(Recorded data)
# # # #
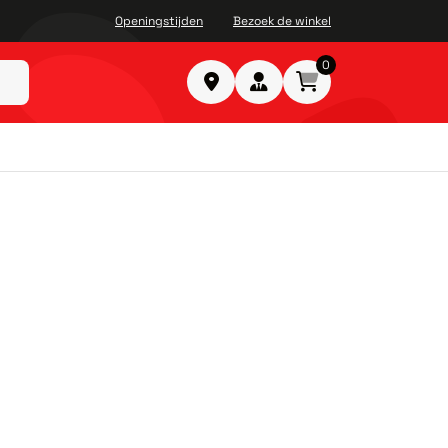
Openingstijden
Bezoek de winkel
0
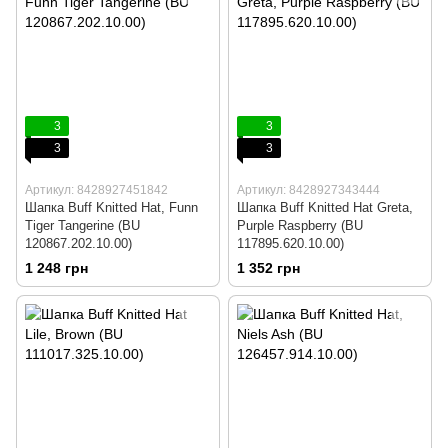
3
3
3
3
Артикул: 8428927451842
Артикул: 8428927343444
Шапка Buff Knitted Hat, Funn
Шапка Buff Knitted Hat Greta,
Tiger Tangerine (BU
Purple Raspberry (BU
120867.202.10.00)
117895.620.10.00)
1 248 грн
1 352 грн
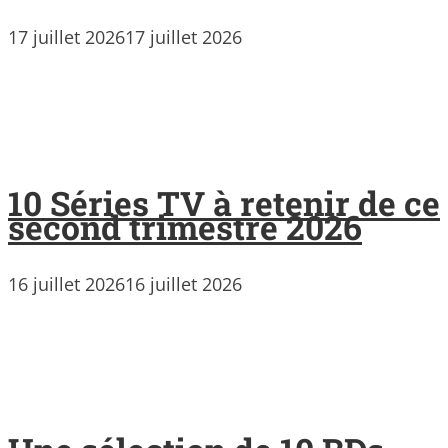
17 juillet 2026
17 juillet 2026
10 Séries TV à retenir de ce
second trimestre 2026
16 juillet 2026
16 juillet 2026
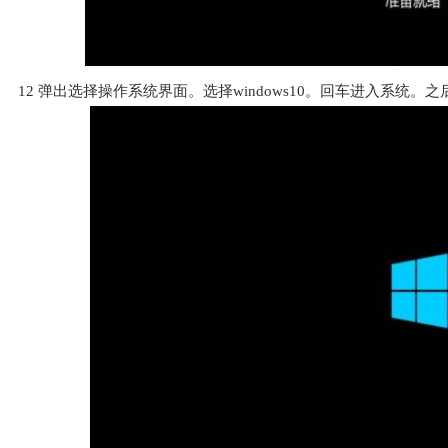
12
弹出选择操作系统界面。选择windows10。回车进入系统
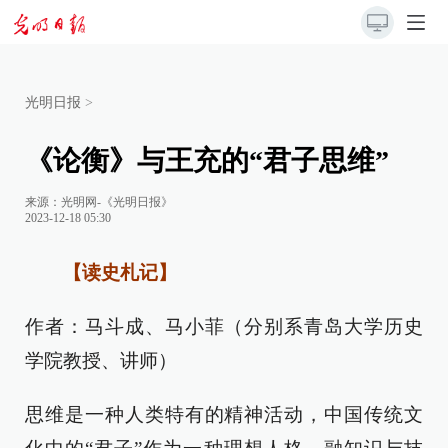
光明日报
>
《论衡》与王充的“君子思维”
来源：
光明网-《光明日报》
2023-12-18 05:30
【读史札记】
作者：马斗成、马小菲（分别系青岛大学历史
学院教授、讲师）
思维是一种人类特有的精神活动，中国传统文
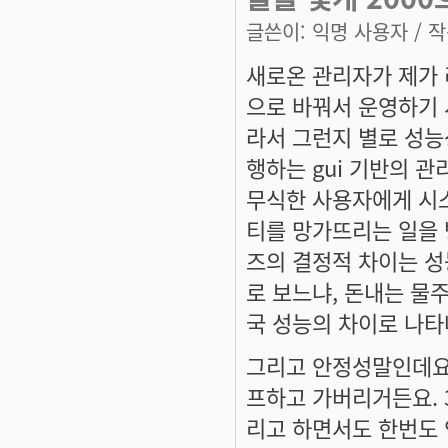
글쓴이:
익명 사용자
/ 작
새로온 관리자가 제가 
으로 바꿔서 운영하기
라서 그런지 별로 성능
행하는 gui 기반의 
무식한 사용자에게 시
티를 망가뜨리는 일을
즈의 결정적 차이는 
로 보느냐, 돈내는 물주
국 성능의 차이로 나타
그리고 안정성말인데요.
프하고 가버리거든요.
리고 하면서도 한번도 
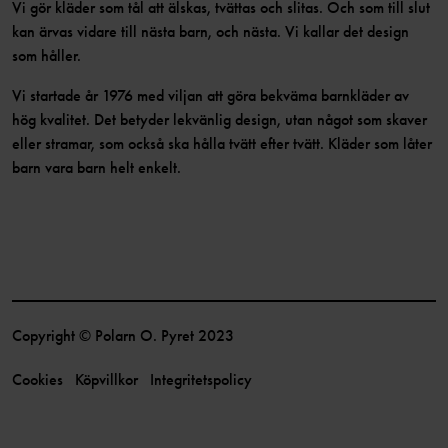
Vi gör kläder som tål att älskas, tvättas och slitas. Och som till slut
kan ärvas vidare till nästa barn, och nästa. Vi kallar det design
som håller.
Vi startade år 1976 med viljan att göra bekväma barnkläder av
hög kvalitet. Det betyder lekvänlig design, utan något som skaver
eller stramar, som också ska hålla tvätt efter tvätt. Kläder som låter
barn vara barn helt enkelt.
Copyright © Polarn O. Pyret 2023
Cookies
Köpvillkor
Integritetspolicy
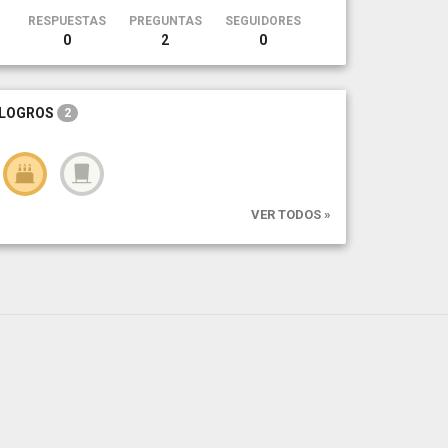
RESPUESTAS
PREGUNTAS
SEGUIDORES
0
2
0
LOGROS
2
VER TODOS »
# # # #
Try it:
Tally the lines of the data that hold the string "Buff". Answer with the number and nothing more.

Solved problem:
2